On Wed, Mar 1, 2017 at 10:51 PM, <jsteve(a)superglobalmegacorp.com> wrote:
I’ve actually loaded AIX 1.3 for the PS/2 on a model
80 decked out with
16MB of RAM, and an Ethernet board, and honestly It was ‘yet another SYSV’
Interesting characterization.... It had all of the primary BSDism in
there. As I said it was intended for the Education market., and it would
have been lost without it. I never saw anything from a BSD that did not
pretty much just recompile on AIX/386 - but I admit I never pushed it very
hard, since it was not a primary system for me.

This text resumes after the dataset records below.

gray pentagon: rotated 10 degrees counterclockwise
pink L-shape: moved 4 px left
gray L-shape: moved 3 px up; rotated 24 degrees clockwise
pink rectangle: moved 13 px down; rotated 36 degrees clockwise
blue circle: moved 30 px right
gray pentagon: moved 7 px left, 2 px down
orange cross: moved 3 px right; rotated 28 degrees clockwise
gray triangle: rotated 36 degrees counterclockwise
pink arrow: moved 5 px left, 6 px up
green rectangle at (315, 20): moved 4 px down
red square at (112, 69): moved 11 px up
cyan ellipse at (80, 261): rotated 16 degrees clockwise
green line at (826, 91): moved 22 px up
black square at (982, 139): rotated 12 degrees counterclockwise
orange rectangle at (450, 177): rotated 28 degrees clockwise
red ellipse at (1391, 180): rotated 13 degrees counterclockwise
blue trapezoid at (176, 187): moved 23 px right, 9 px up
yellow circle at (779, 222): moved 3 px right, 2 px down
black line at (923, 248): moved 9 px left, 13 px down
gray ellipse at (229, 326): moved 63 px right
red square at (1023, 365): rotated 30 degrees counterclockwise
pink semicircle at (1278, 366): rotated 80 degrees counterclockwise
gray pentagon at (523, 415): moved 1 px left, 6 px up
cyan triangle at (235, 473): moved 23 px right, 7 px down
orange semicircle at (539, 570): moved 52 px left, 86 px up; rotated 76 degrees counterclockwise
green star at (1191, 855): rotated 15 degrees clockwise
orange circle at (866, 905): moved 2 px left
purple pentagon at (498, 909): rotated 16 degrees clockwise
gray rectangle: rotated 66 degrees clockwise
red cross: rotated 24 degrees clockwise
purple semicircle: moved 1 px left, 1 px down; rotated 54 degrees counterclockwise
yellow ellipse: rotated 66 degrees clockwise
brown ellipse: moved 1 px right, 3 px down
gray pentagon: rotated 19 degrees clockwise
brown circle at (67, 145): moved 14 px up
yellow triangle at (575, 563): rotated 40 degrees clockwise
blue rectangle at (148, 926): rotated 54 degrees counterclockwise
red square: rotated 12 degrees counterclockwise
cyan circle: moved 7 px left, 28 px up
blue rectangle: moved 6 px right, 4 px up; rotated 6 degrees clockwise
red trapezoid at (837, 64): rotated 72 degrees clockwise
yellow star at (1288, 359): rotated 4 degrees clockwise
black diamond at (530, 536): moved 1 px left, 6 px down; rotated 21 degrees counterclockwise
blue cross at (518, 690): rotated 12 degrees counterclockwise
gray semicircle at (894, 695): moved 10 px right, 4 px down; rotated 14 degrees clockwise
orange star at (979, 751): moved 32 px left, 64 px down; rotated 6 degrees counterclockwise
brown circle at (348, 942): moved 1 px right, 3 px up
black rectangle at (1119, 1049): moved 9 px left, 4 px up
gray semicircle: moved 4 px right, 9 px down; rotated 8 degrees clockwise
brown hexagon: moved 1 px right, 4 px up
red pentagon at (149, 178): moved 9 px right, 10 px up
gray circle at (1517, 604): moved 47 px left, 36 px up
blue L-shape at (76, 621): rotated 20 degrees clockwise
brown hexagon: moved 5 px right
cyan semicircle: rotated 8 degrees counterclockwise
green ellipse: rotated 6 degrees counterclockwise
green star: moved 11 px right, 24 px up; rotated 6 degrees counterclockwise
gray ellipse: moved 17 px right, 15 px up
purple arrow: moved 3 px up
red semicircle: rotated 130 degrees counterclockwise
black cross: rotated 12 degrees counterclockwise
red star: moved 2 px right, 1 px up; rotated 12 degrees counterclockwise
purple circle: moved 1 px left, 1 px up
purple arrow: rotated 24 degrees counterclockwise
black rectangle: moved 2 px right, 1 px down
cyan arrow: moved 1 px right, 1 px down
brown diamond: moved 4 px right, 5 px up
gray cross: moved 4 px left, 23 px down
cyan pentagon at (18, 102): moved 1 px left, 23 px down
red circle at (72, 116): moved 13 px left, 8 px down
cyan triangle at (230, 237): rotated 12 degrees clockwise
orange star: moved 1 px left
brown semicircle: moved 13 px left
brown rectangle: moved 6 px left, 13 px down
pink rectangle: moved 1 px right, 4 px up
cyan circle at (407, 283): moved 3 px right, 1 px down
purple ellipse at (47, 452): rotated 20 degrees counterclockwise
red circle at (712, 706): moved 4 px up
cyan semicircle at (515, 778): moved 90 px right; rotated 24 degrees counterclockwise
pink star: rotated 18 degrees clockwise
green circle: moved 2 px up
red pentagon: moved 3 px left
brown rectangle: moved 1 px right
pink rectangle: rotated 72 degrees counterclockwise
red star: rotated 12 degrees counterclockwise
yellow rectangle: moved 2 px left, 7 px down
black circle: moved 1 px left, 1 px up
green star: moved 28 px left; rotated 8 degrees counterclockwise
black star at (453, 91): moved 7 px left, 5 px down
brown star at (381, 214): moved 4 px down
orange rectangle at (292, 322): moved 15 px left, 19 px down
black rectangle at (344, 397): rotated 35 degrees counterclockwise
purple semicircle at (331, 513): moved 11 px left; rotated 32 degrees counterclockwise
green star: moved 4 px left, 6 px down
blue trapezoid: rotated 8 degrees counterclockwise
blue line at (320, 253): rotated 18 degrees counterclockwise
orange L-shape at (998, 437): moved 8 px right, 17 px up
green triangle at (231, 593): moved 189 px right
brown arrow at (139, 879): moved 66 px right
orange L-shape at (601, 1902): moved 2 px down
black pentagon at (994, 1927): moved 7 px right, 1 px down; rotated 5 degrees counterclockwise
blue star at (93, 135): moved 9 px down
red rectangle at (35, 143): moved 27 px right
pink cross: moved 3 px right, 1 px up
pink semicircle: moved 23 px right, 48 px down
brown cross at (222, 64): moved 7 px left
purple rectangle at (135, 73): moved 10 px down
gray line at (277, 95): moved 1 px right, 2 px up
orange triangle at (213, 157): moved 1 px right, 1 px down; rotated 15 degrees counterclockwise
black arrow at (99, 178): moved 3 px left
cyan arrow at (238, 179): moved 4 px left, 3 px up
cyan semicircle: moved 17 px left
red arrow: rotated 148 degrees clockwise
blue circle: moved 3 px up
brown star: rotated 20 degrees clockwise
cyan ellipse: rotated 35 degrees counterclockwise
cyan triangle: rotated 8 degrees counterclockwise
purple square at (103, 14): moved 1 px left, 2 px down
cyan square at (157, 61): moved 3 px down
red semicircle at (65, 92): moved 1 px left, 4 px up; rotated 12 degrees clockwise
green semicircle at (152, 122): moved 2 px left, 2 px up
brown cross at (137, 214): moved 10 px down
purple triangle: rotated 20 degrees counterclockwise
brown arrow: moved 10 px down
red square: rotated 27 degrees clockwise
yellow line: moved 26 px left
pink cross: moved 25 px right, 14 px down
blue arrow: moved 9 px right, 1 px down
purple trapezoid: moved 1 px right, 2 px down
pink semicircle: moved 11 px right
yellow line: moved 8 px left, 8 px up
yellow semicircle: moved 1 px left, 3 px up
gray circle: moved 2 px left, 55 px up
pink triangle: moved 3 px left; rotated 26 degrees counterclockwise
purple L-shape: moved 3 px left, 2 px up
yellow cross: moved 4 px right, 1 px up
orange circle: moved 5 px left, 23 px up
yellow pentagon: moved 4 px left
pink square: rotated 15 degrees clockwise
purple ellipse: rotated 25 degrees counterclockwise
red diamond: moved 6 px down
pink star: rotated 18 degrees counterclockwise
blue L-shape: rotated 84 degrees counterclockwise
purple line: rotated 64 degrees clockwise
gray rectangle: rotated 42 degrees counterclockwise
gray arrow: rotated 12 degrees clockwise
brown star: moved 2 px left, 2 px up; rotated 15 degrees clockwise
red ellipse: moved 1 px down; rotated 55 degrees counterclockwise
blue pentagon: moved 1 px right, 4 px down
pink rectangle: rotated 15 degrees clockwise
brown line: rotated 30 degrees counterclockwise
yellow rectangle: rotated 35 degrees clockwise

and it didn’t feel like it had much in common with AIX
3.1 on the
RS/6000. As always by the time I had gotten all the needed bits, Linux was
a thing, running Unix on a 386 with ESDI disks felt horribly slow, and
Linux had much better support for stuff. Although if I had the machine
when it was the thing to do it’d have been awesome. Not that I’d probably
ever get access to a 370, let alone AIX for the 370 + those i860 boards.
It's too bad you missed one of the coolest tricks that TCF would allow you
to do. If you had a running TCF node (370 or 386) with a full install on
it, all you needed to install another node was the boot floppy. The OS
would load into memory from the boot floppy, send out a couple of packets
on the network (never touching its disk) and the node would join the
cluster and immediately be a part of the system. If the was disk was
empty, it would start to be populated in the background using replication,
if it had data, then the rebuild protocol started -- al behind the scene.
It meant a node boot was really the time to perform the cluster management
join protocol, which on TCF was fairly fast because it was bounded to 32
nodes. Later TNC clusters the CMS was a lot more complicated.
All very, very cool. I do miss some of those ideas.